Différents groupes se positionnent aujourd’hui à la gauche du Parti socialiste (Front de gauche, PCF, Parti de gauche, NPA, etc.). Quels sont leurs points communs ?
Ces groupes font partie de ce que l’on appelle depuis la fin des années 1990 la « gauche radicale ». Ils se regroupent autour d’un axe principal : la lutte contre le néolibéralisme. Leurs racines historiques remontent aux divisions du mouvement ouvrier du 20e siècle, avec des traces encore aujourd’hui comme l’opposition entre trotskystes* et communistes*. Cependant, c’est en réaction au néolibéralisme des années 1980-1990 que s’est vraiment constituée la gauche radicale actuelle. Au début, on reste assez atone à gauche face à la « parenthèse de la rigueur » ouverte par le gouvernement Mauroy en 1983. Finalement, la parenthèse ne sera jamais refermée. On peut dire rétrospectivement qu’il s’agit d’un véritable tournant néolibéral à gauche. La contestation va seulement se développer à partir des grandes grèves et manifestations de l’hiver 1995.
La gauche radicale qui émerge alors rassemble non seulement des groupes d’extrême gauche des années 1970, mais aussi une partie de la gauche classique (gauche du PS et communistes), des écologistes, des syndicalistes, des altermondialistes*, etc. Elle ne s’appuie d’ailleurs pas sur les thèmes de l’extrême gauche des années 1970 – la révolution contre le capitalisme et contre l’État bourgeois –, mais plutôt sur des thèmes du programme commun de la gauche de 1972, délaissés depuis 1983 par la gauche au pouvoir, comme les services publics, la justice sociale ou la relance de la consommation.
La gauche radicale devient un pôle de référence dans le débat public à partir de 1995. En 2005, elle contribue à la victoire du « non » lors du référendum sur le Traité constitutionnel européen (TCE). En 2006, elle participe au succès du mouvement social contre le contrat première embauche (CPE). En 2008, le pôle de la gauche radicale garde une visibilité sous l’effet de la crise économique mondiale, qui légitime davantage la critique du capitalisme. La médiatisation gagne des figures de la gauche radicale comme Olivier Besancenot et Jean-Luc Mélenchon, mais l’effet électoral fut décevant par rapport aux attentes. La période montante 1995-2006 a commencé à s’enrayer et a fait peu à peu place à un reflux.

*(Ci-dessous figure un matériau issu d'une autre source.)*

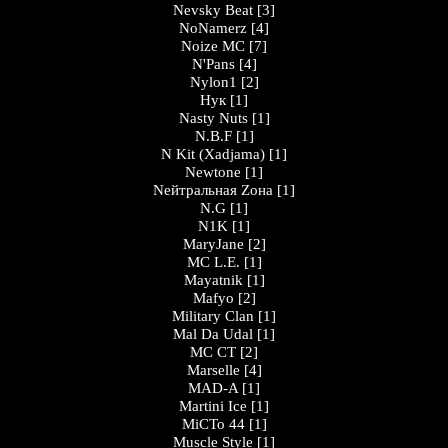
Nevsky Beat
[3]
NoNamerz
[4]
Noize MC
[7]
N'Pans
[4]
Nylon1
[2]
Нук
[1]
Nasty Nuts
[1]
N.B.F
[1]
N Kit (Xadjama)
[1]
Newtone
[1]
Nейтральная Zона
[1]
N.G
[1]
N1K
[1]
MaryJane
[2]
MC L.E.
[1]
Mayatnik
[1]
Mafyo
[2]
Military Clan
[1]
Mal Da Udal
[1]
МС СТ
[2]
Marselle
[4]
MAD-A
[1]
Martini Ice
[1]
МіСТо 44
[1]
Muscle Style
[1]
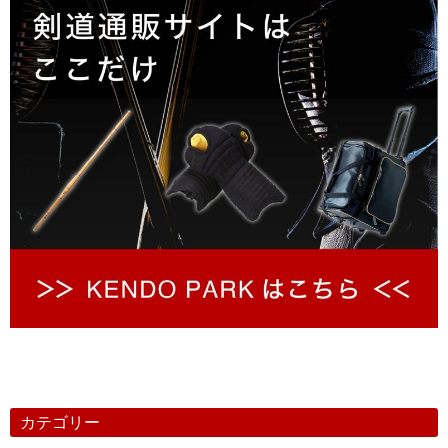
カテゴリー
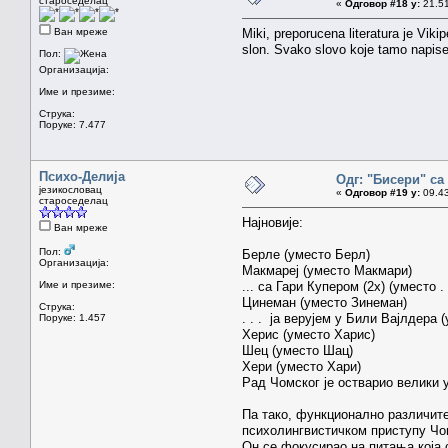
староседелац
«
Одговор #18 у:
21.51
Ван мреже
Miki, preporucena literatura je Vik
slon. Svako slovo koje tamo napise
Пол:
Организација:
Име и презиме:
Струка:
Поруке: 7.477
Психо-Делија
Одг: "Бисери" са
језикословац
«
Одговор #19 у:
09.43
староседелац
Најновије:
Ван мреже
Пол:
Берле (уместо Берл)
Организација:
Макмареј (уместо Макмари)
Име и презиме:
... са Гари Купером (2х) (уместо .
Цинеман (уместо Зинеман)
Струка:
. . . ја верујем у Били Вајлдера (
Поруке: 1.457
Херис (уместо Харис)
Шец (уместо Шац)
Хери (уместо Хари)
Рад Чомског је остварио велики у
Па тако, функционално различите
психолингвистичком приступу Чо
Он се фокусирао на питања која с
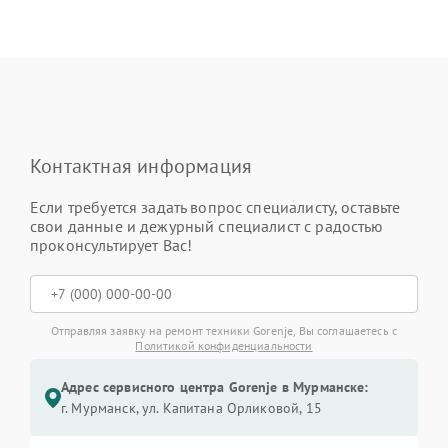
Контактная информация
Если требуется задать вопрос специалисту, оставьте
свои данные и дежурный специалист с радостью
проконсультирует Вас!
Отправляя заявку на ремонт техники Gorenje, Вы соглашаетесь с
Политикой конфиденциальности
Адрес сервисного центра Gorenje в Мурманске:
г. Мурманск, ул. Капитана Орликовой, 15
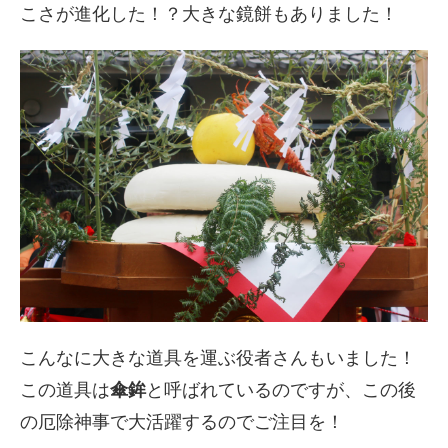
こさが進化した！？大きな鏡餅もありました！
こんなに大きな道具を運ぶ役者さんもいました！
この道具は
傘鉾
と呼ばれているのですが、この後
の厄除神事で大活躍するのでご注目を！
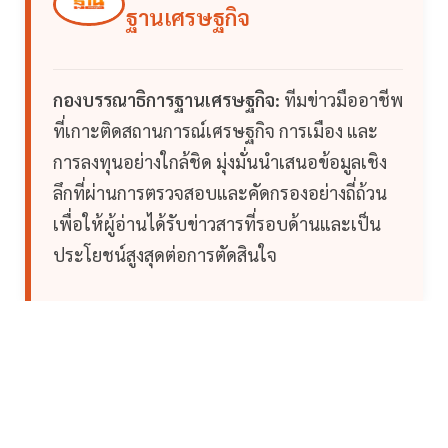
ฐานเศรษฐกิจ
กองบรรณาธิการฐานเศรษฐกิจ:
ทีมข่าวมืออาชีพ
ที่เกาะติดสถานการณ์เศรษฐกิจ การเมือง และ
การลงทุนอย่างใกล้ชิด มุ่งมั่นนำเสนอข้อมูลเชิง
ลึกที่ผ่านการตรวจสอบและคัดกรองอย่างถี่ถ้วน
เพื่อให้ผู้อ่านได้รับข่าวสารที่รอบด้านและเป็น
ประโยชน์สูงสุดต่อการตัดสินใจ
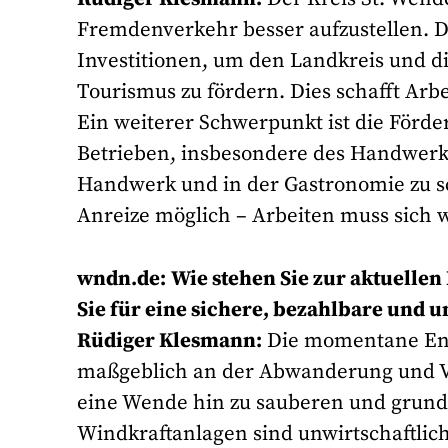
Fremdenverkehr besser aufzustellen. Di
Investitionen, um den Landkreis und di
Tourismus zu fördern. Dies schafft Arbe
Ein weiterer Schwerpunkt ist die Förd
Betrieben, insbesondere des Handwerks.
Handwerk und in der Gastronomie zu sch
Anreize möglich – Arbeiten muss sich 
wndn.de:
Wie stehen Sie zur aktuelle
Sie für eine sichere, bezahlbare und
Rüdiger Klesmann:
Die momentane Ener
maßgeblich an der Abwanderung und Ve
eine Wende hin zu sauberen und grund
Windkraftanlagen sind unwirtschaftlic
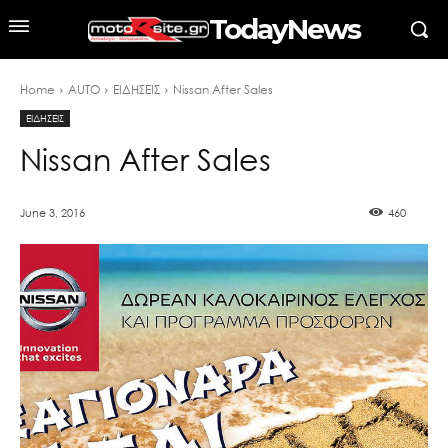
TodayNews
Home
AUTO
ΕΙΔΗΣΕΙΣ
Nissan After Sales
ΕΙΔΗΣΕΙΣ
Nissan After Sales
June 3, 2016
460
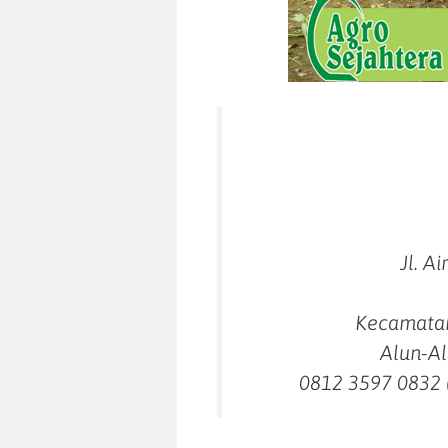
Jl. A
Kecamatan
Alun-Al
0812 3597 0832 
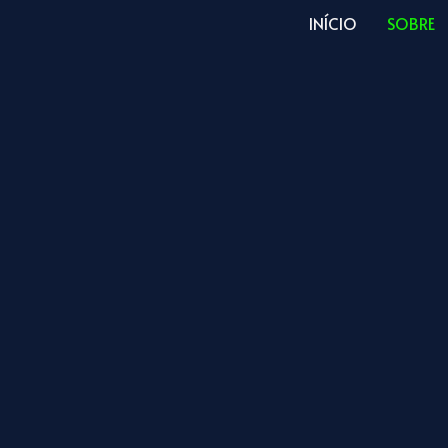
INÍCIO
SOBRE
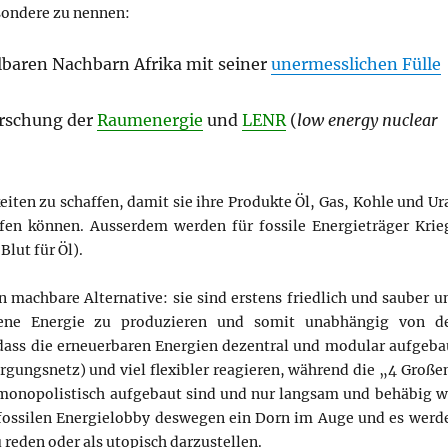
esondere zu nennen:
lbaren Nachbarn Afrika mit seiner
unermesslichen Fülle
orschung der
Raumenergie
und
LENR
(
low energy nuclear
keiten zu schaffen, damit sie ihre Produkte Öl, Gas, Kohle und Ur
ufen können. Ausserdem werden für fossile Energieträger Krie
lut für Öl).
n machbare Alternative: sie sind erstens friedlich und sauber u
igene Energie zu produzieren und somit unabhängig von d
ass die erneuerbaren Energien dezentral und modular aufgeba
orgungsnetz) und viel flexibler reagieren, während die „4 Große
 monopolistisch aufgebaut sind und nur langsam und behäbig w
r fossilen Energielobby deswegen ein Dorn im Auge und es werd
 reden oder als utopisch darzustellen.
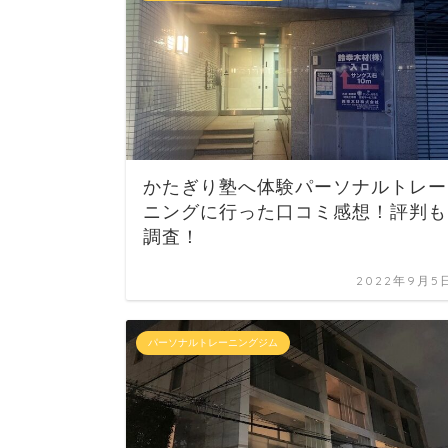
かたぎり塾へ体験パーソナルトレー
ニングに行った口コミ感想！評判も
調査！
2022年9月5
パーソナルトレーニングジム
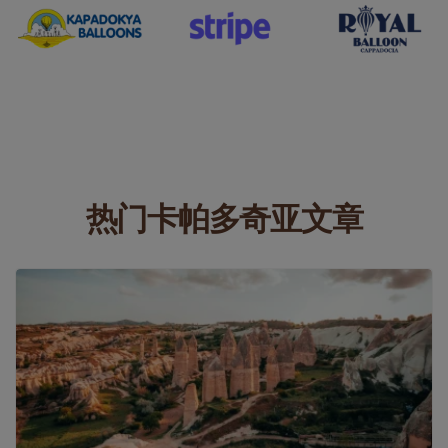
热门卡帕多奇亚文章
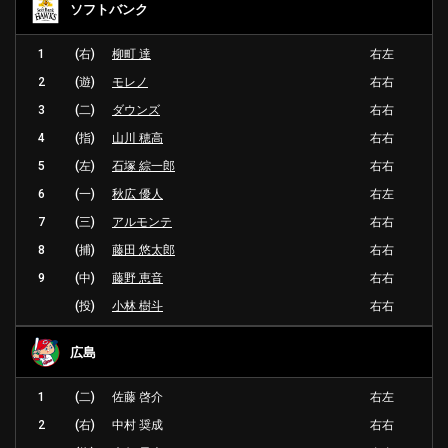
ソフトバンク
1
(右)
柳町 達
右左
2
(遊)
モレノ
右右
3
(二)
ダウンズ
右右
4
(指)
山川 穂高
右右
5
(左)
石塚 綜一郎
右右
6
(一)
秋広 優人
右左
7
(三)
アルモンテ
右右
8
(捕)
藤田 悠太郎
右右
9
(中)
藤野 恵音
右右
(投)
小林 樹斗
右右
広島
1
(二)
佐藤 啓介
右左
2
(右)
中村 奨成
右右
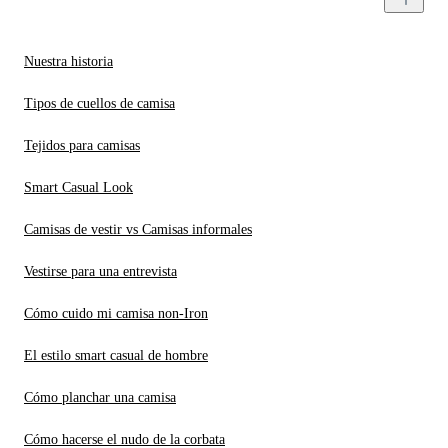
Nuestra historia
Tipos de cuellos de camisa
Tejidos para camisas
Smart Casual Look
Camisas de vestir vs Camisas informales
Vestirse para una entrevista
Cómo cuido mi camisa non-Iron
El estilo smart casual de hombre
Cómo planchar una camisa
Cómo hacerse el nudo de la corbata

Comment expliquer ce recul ?
L’une des raisons est que la vie politique française a été progressivement gagnée par une « extrême droitisation », au sens d’une aimantation principale du débat public par des thèmes portés par l’extrême droite. Le sarkozysme y a fortement contribué en ouvrant les vannes d’une association soft du sécuritaire et de peurs xénophobes. La stratégie sarkozyste a d’abord fait reculer temporairement le Front national sur le plan électoral, tout en légitimant des thèmes d’extrême droite et donc en lui permettant des développements ultérieurs. Aujourd’hui, même la gauche sociale libérale de gouvernement apparaît aimantée, par exemple avec la tentative avortée de projet de constitutionnalisation de la déchéance de nationalité.